Gibson Dunn & Crutcher's take on the matter underscores the tenuous nature of the relationship between the FDIC and private equity. The FDIC in July 2009 proposed guidelines for private equity investments in failed banks that upped the requirements for participation in the auctions with the hope of weeding out potential bidders that might aim to strip down and sell off failed banks piece by piece instead of nurturing them back to health. The private equity industry was not too happy with the rules, which mandated capital levels and forbade silo structures. Some observers said the cost of resolving failures would increase due to the guidelines, as fewer potential buyers would be allowed at the negotiating table.

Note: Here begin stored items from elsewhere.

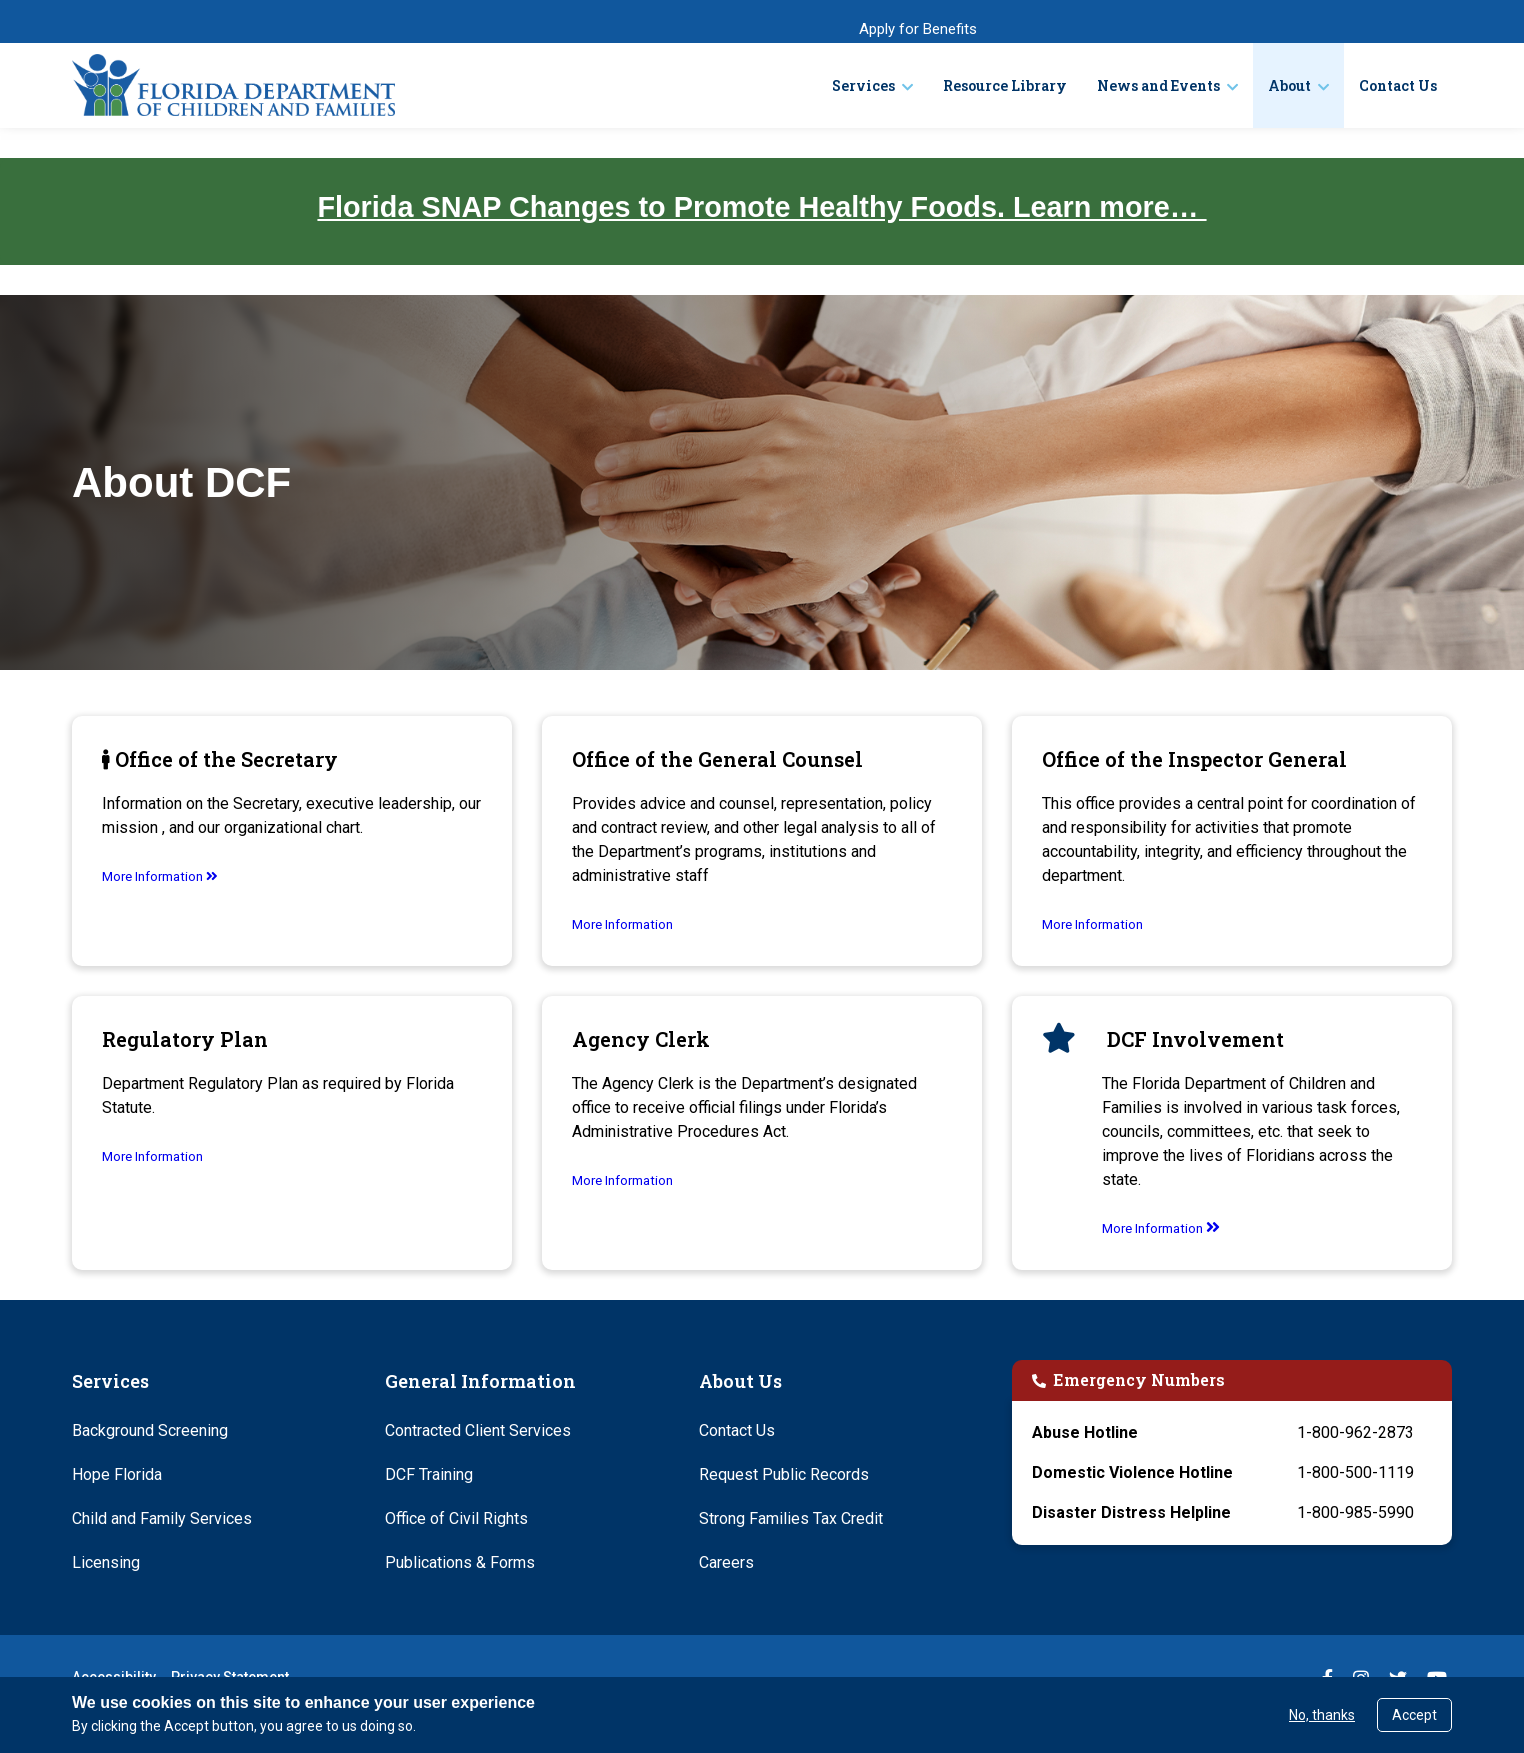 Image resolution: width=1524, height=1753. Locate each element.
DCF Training (429, 1474)
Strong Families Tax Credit (791, 1518)
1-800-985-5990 (1355, 1512)
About (1289, 85)
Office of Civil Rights (456, 1518)
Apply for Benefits (918, 29)
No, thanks (1322, 1715)
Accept (1414, 1715)
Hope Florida (117, 1474)
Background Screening (150, 1430)
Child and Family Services (162, 1518)
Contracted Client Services (478, 1430)
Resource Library (1005, 85)
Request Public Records (784, 1474)
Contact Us (1398, 85)
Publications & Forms (460, 1562)
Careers (726, 1562)
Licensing (106, 1562)
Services (863, 85)
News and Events (1158, 85)
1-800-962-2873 (1355, 1432)
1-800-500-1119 (1355, 1472)
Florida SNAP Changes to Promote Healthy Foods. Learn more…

Indeed, private equity's role in acquiring failed institutions has been nominal, with only 11 government-assisted deals involving private equity buyers inked between Jan. 1, 2009, and Feb. 19, 2010. The OCC opened an avenue to private equity groups in November 2008 with its approval of a shelf charter filed by a group that aimed to buy failed banks. Since then, a number of groups have followed suit. As of Feb. 16, a total of 11 banks in organization intend to put capital to work via government-assisted deals.
The FDIC's exclusion of cover bids from bid summaries, however, makes it difficult to say for certain how many banks operated by private equity groups are actively participating in failed bank auctions. What the data do support is the notion that potential buyers, be they private equity or strategic buyers such as local banks and regional players, remain hungry for failed banks.